We feast on crab brik once again, its pastry shattering to reveal the rich meat. Pan-fried calves liver is soft and intense, its iron-rich twang stroked to submission by thick yoghurt, laced with cumin. A piece of grilled sea bass comes with jewelled rice, no less delicious for its now being ubiquitous, and a silken tahini sauce which must’ve been a head scratcher for diners sat in these seats 20 years ago. This, remember, is when tahini was available in health food shops, not popularised onto supermarket shelves by chefs like Ottolenghi.

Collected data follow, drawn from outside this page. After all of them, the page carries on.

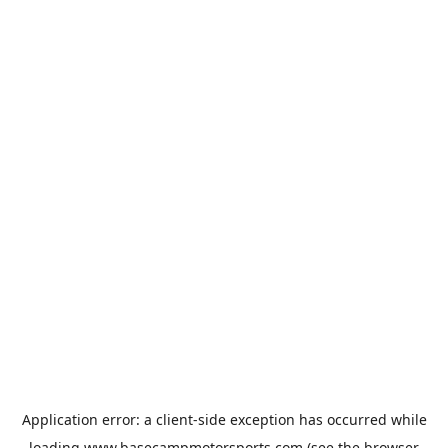
Application error: a
client
-side exception has occurred while
loading
www.basecampmotorsports.com
(see the
browser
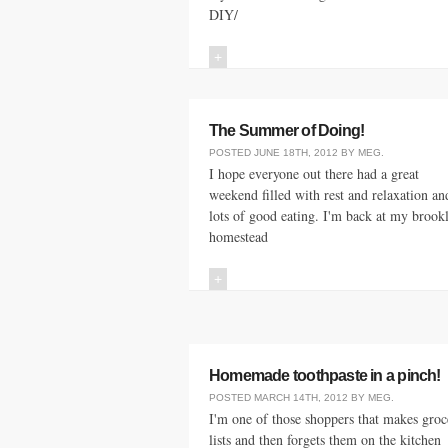
DIY/
+
The Summer of Doing!
POSTED
JUNE 18TH, 2012
BY
MEG
.
I hope everyone out there had a great
weekend filled with rest and relaxation an
lots of good eating. I'm back at my brook
homestead
+
Homemade toothpaste in a pinch!
POSTED
MARCH 14TH, 2012
BY
MEG
.
I'm one of those shoppers that makes groc
lists and then forgets them on the kitchen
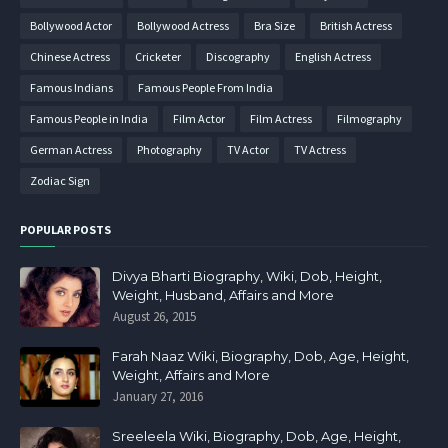
Bollywood Actor
Bollywood Actress
Bra Size
British Actress
Chinese Actress
Cricketer
Discography
English Actress
Famous Indians
Famous People From India
Famous People in India
Film Actor
Film Actress
Filmography
German Actress
Photography
TV Actor
TV Actress
Zodiac Sign
POPULAR POSTS
Divya Bharti Biography, Wiki, Dob, Height,
Weight, Husband, Affairs and More
August 26, 2015
Farah Naaz Wiki, Biography, Dob, Age, Height,
Weight, Affairs and More
January 27, 2016
Sreeleela Wiki, Biography, Dob, Age, Height,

For dessert, we can’t resist the Malaga raisin ice cream with Pedro Ximenez for old times sake and oh, it’s still a thrill. Better still, though, is rosewater and cardamom, a lesson in how to use the difficult flavours, with not a hint of soap between them and the smoothest of textures.

Moro Ice Cream

At Just Opened London we are in the business of thrill seeking, chasing the buzz of newly opened restaurants so we can be the ones keeping you guys in the know. That doesn’t mean, however, that we don’t also spend time keeping an eye on the established. Well, we can tell you that Moro has stood the test of time. It’s more than that in fact: it’s timeless.

Moro, 34 Exmouth Market, EC1R 4QE. 

JOL was invited to review Moro on a complimentary basis. We retain full editorial control.